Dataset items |

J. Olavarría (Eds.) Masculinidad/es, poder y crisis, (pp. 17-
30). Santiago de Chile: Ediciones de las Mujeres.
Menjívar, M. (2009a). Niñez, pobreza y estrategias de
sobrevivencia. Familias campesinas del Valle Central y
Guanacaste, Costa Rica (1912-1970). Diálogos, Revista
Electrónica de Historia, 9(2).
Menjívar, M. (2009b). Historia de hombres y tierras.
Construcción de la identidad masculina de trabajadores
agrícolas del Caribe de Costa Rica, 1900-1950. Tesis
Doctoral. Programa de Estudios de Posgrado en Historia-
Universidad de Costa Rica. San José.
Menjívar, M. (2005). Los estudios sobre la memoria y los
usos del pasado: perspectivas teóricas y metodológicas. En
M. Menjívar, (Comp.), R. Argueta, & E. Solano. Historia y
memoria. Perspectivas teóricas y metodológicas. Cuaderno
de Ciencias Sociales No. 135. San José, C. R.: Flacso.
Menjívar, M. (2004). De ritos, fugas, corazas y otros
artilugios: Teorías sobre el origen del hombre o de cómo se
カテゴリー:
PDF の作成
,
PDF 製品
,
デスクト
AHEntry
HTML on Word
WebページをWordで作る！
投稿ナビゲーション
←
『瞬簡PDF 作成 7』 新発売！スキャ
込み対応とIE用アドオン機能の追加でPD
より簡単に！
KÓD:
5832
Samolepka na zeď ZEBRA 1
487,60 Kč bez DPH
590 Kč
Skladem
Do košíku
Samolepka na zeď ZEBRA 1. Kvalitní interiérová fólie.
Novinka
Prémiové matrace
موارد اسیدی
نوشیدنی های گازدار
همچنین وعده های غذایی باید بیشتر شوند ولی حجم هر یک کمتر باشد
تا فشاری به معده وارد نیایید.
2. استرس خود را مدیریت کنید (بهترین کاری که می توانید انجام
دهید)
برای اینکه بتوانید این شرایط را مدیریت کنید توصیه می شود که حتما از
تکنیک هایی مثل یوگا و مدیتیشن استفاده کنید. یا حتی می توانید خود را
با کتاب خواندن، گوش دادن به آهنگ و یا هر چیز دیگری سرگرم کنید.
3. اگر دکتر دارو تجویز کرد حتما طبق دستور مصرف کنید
==
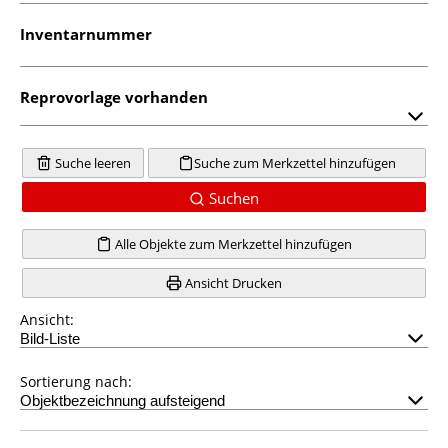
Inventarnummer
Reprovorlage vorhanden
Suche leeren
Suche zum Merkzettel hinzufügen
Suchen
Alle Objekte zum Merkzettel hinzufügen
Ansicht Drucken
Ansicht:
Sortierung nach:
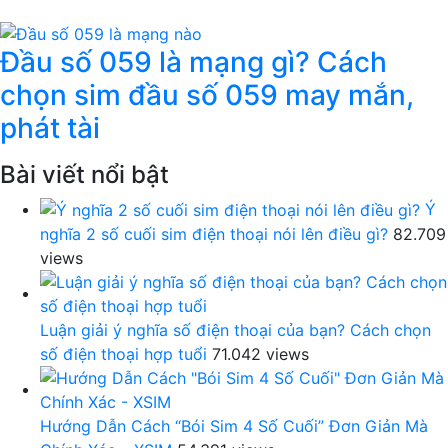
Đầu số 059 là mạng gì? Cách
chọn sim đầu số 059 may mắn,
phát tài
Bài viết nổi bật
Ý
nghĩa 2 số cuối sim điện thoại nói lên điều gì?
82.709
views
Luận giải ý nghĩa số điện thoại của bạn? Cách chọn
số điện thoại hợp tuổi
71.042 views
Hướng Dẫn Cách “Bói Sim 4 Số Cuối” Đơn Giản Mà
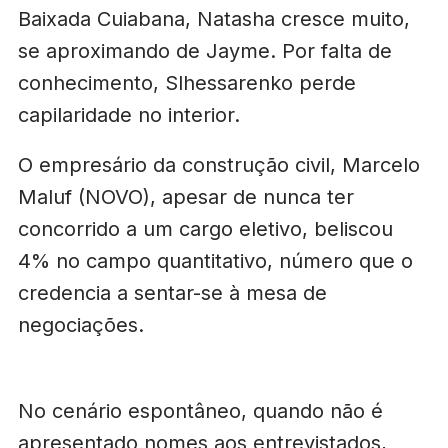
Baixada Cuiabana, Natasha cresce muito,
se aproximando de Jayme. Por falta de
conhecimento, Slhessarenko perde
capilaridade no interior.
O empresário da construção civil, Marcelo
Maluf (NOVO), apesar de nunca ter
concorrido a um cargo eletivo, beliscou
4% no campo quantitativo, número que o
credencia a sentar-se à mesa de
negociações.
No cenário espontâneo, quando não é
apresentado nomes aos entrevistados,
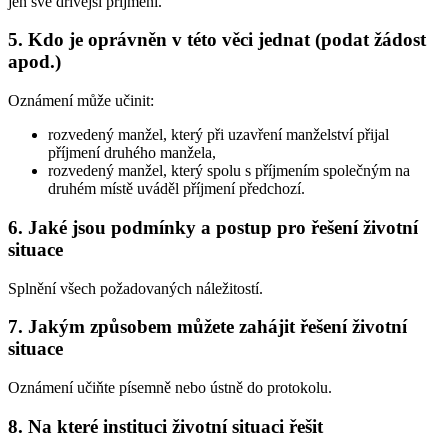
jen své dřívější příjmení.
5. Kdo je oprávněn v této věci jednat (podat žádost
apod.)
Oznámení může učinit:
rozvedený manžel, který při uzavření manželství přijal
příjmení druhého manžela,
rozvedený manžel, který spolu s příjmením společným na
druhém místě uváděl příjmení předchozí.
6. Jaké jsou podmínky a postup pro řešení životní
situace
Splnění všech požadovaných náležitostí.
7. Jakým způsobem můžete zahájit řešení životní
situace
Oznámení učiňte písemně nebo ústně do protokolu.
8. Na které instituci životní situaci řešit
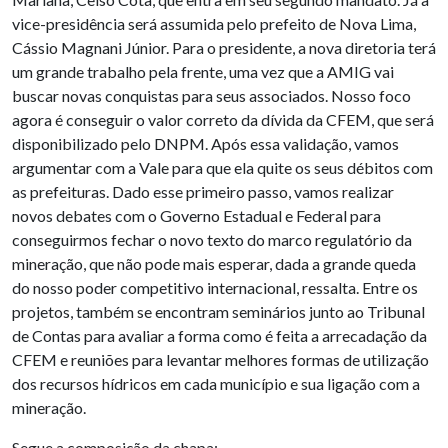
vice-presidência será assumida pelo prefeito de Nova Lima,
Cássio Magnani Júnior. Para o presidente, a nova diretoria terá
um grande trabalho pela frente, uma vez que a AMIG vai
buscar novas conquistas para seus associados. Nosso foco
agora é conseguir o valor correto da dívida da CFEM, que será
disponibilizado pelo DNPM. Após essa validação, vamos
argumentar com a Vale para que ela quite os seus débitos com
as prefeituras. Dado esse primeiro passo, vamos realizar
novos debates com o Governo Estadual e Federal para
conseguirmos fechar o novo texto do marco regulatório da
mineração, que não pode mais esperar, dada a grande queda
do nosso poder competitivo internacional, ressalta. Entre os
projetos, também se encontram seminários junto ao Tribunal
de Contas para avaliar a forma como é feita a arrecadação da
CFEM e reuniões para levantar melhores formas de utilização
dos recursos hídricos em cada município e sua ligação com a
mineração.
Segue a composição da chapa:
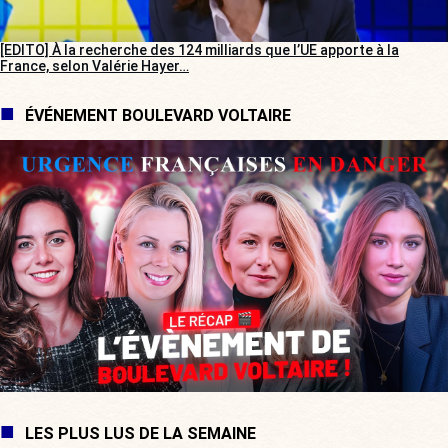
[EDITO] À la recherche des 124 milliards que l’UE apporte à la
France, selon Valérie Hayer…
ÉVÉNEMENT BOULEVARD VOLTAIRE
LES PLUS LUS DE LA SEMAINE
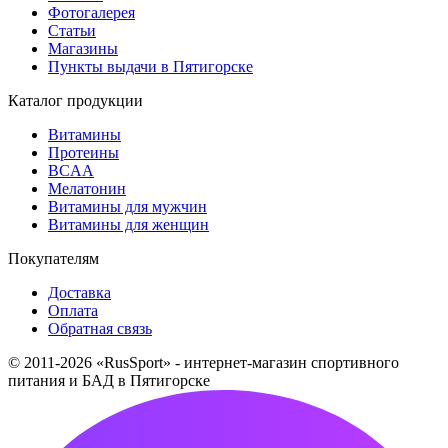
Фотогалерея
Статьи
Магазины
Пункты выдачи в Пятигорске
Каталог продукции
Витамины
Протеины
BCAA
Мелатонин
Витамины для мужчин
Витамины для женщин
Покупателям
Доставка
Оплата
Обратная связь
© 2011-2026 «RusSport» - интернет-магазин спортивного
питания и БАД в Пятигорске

Work item | Leave the pictures out, and transcribe exactly the lines above starting at the one that contains "O empresário da construção civil, Marcelo" and ending at the one that contains "питания и БАД в Пятигорске".

Answer to this problem |
O empresário da construção civil, Marcelo
Maluf (NOVO), apesar de nunca ter
concorrido a um cargo eletivo, beliscou
4% no campo quantitativo, número que o
credencia a sentar-se à mesa de
negociações.
No cenário espontâneo, quando não é
apresentado nomes aos entrevistados,
jen své dřívější příjmení.
5. Kdo je oprávněn v této věci jednat (podat žádost
apod.)
Oznámení může učinit:
rozvedený manžel, který při uzavření manželství přijal
příjmení druhého manžela,
rozvedený manžel, který spolu s příjmením společným na
druhém místě uváděl příjmení předchozí.
6. Jaké jsou podmínky a postup pro řešení životní
situace
Splnění všech požadovaných náležitostí.
7. Jakým způsobem můžete zahájit řešení životní
situace
Oznámení učiňte písemně nebo ústně do protokolu.
8. Na které instituci životní situaci řešit
vice-presidência será assumida pelo prefeito de Nova Lima,
Cássio Magnani Júnior. Para o presidente, a nova diretoria terá
um grande trabalho pela frente, uma vez que a AMIG vai
buscar novas conquistas para seus associados. Nosso foco
agora é conseguir o valor correto da dívida da CFEM, que será
disponibilizado pelo DNPM. Após essa validação, vamos
argumentar com a Vale para que ela quite os seus débitos com
as prefeituras. Dado esse primeiro passo, vamos realizar
novos debates com o Governo Estadual e Federal para
conseguirmos fechar o novo texto do marco regulatório da
mineração, que não pode mais esperar, dada a grande queda
do nosso poder competitivo internacional, ressalta. Entre os
projetos, também se encontram seminários junto ao Tribunal
de Contas para avaliar a forma como é feita a arrecadação da
CFEM e reuniões para levantar melhores formas de utilização
dos recursos hídricos em cada município e sua ligação com a
mineração.
Segue a composição da chapa:
[EDITO] À la recherche des 124 milliards que l’UE apporte à la
France, selon Valérie Hayer…
ÉVÉNEMENT BOULEVARD VOLTAIRE
LES PLUS LUS DE LA SEMAINE
Фотогалерея
Статьи
Магазины
Пункты выдачи в Пятигорске
Каталог продукции
Витамины
Протеины
BCAA
Мелатонин
Витамины для мужчин
Витамины для женщин
Покупателям
Доставка
Оплата
Обратная связь
© 2011-2026 «RusSport» - интернет-магазин спортивного
питания и БАД в Пятигорске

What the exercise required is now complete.